Selon lui, cette politique devait d'abord passer au niveau du Comité national du travail. « Le droit du travail est un droit conventionnel », rappelle-t-il, déplorant d'ailleurs qu'aucun membre, aucun travailleur ou employeur du secteur parapublic n'a participé dans l'élaboration de cette nouvelle politique.
Selon ce syndicaliste, à voir comment les cotations, les affectations sont faites surtout sur la base des critères politiques, ce texte ne colle pas avec le contexte burundais. « Je ne suis pas contre la mise en place d'une nouvelle politique salariale. Qu'elle soit bonne ou pas, on devait d'abord l'expliquer aux concernés avant sa mise en application. Les uns et les autres devaient émettre des observations », note-t-il, indiquant que sans ces séances d'explications, '' ça serait un forcing''.

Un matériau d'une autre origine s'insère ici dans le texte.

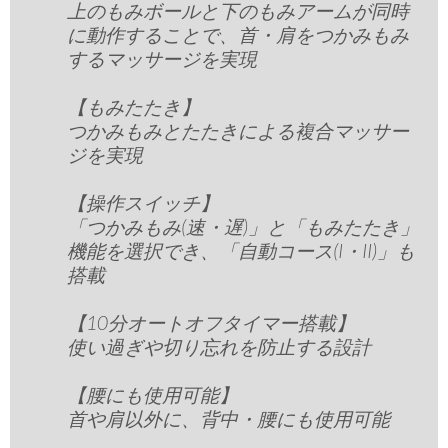
上のもみボールと下のもみアームが同時
に動作することで、首・肩をつかみもみ
するマッサージを実現
【もみたたき】
つかみもみとたたきによる複合マッサー
ジを実現
【操作スイッチ】
「つかみもみ(速・遅)」と「もみたたき」
機能を選択でき、「自動コース(I・II)」も
搭載
【10分オートオフタイマー搭載】
使い過ぎや切り忘れを防止する設計
【腰にも使用可能】
首や肩以外に、背中・腰にも使用可能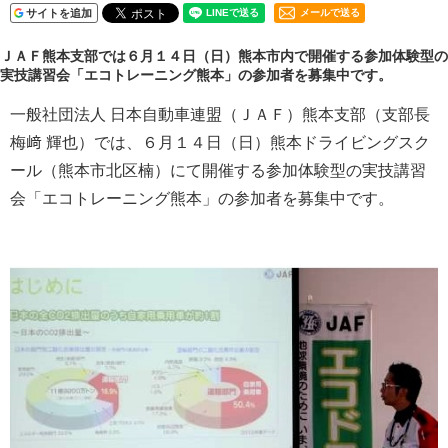
サイトを追加
メールで送る
ＪＡＦ熊本支部では６月１４日（日）熊本市内で開催する参加体験型の
実技講習会「エコトレーニング熊本」の参加者を募集中です。
一般社団法人 日本自動車連盟（ＪＡＦ）熊本支部（支部長
梅﨑 輝也）では、６月１４日（日）熊本ドライビングスク
ール（熊本市北区楠）にて開催する参加体験型の実技講習
会「エコトレーニング熊本」の参加者を募集中です。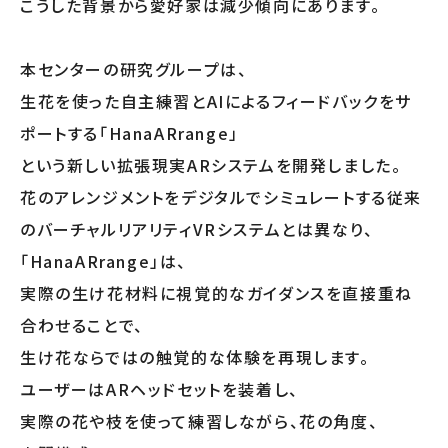
こうした背景から愛好家は減少傾向にあります。
本センターの研究グループは、
生花を使った自主練習とAIによるフィードバックをサ
ポートする「HanaARrange」
という新しい拡張現実ARシステムを開発しました。
花のアレンジメントをデジタルでシミュレートする従来
のバーチャルリアリティVRシステムとは異なり、
「HanaARrange」は、
実際の生け花材料に視覚的なガイダンスを直接重ね
合わせることで、
生け花ならではの触覚的な体験を再現します。
ユーザーはARヘッドセットを装着し、
実際の花や枝を使って練習しながら、花の角度、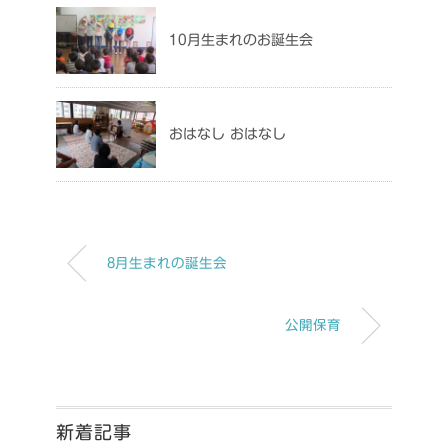
10月生まれのお誕生会
おはなし おはなし
8月生まれの誕生会
公開保育
新着記事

La mise en application de cette nouvelle politique salariale implique la révision du statut général des fonctionnaires. Ce qui a été fait mi-juin par le conseil des ministres. Et là, Mélance Hakizimana revient surtout sur l'âge de la retraite qui a été revue désormais à 60 ans pour tous les fonctionnaires de l'État.
« C'est une décision unilatérale. Car, que ça soit dans la magistrature, que ça soit dans l'éducation ou la santé, l'âge de la retraite était fixé à 65 ans. Et ça a été négocié. Ça se trouve dans des accords. Et voilà, le gouvernement décide de le revoir en baisse sans le consensus des parties. C'est un forcing pur et simple », se désole-t-il, soulignant d'ailleurs que beaucoup de fonctionnaires vivaient de crédits bancaires : « Comment vont-ils s'arranger pour honorer leurs engagements auprès des banques ? »
En même temps président national du Syndicat national du personnel paramédical et d'appui et de la santé publique (Synapa), M.Hakizimana, vice-président de la COSYBU estime que cette politique devrait être renégociée dans l'intérêt de tous.
Selon un décompte réalisé par le gouvernement en 2020, l'effectif des fonctionnaires était de 129.287.
Pour rappel, en 2015 le gouvernement burundais a décidé d'octroyer une indemnité d'ajustement salarial pour les fonctionnaires qui avaient un revenu bas, notamment les enseignants pour une période de quatre ans, de 2016 à 2019.
Au cours de cette période, les annales étaient gelées. Et il avait promis qu'en 2020, la politique salariale sera mise en place et les annales débloquées. Un rendez-vous qui n'a pas été finalement respecté. Une 5ème tranche de l'indemnité d'ajustement salariale a été accordée. Mais, les annales ont continué à être gelées.
Dr Thaddée Ndikumana, ministre de la fonction publique, du travail et de l'emploi, de préciser que les annales ne reviendront pas avec cette nouvelle politique salariale.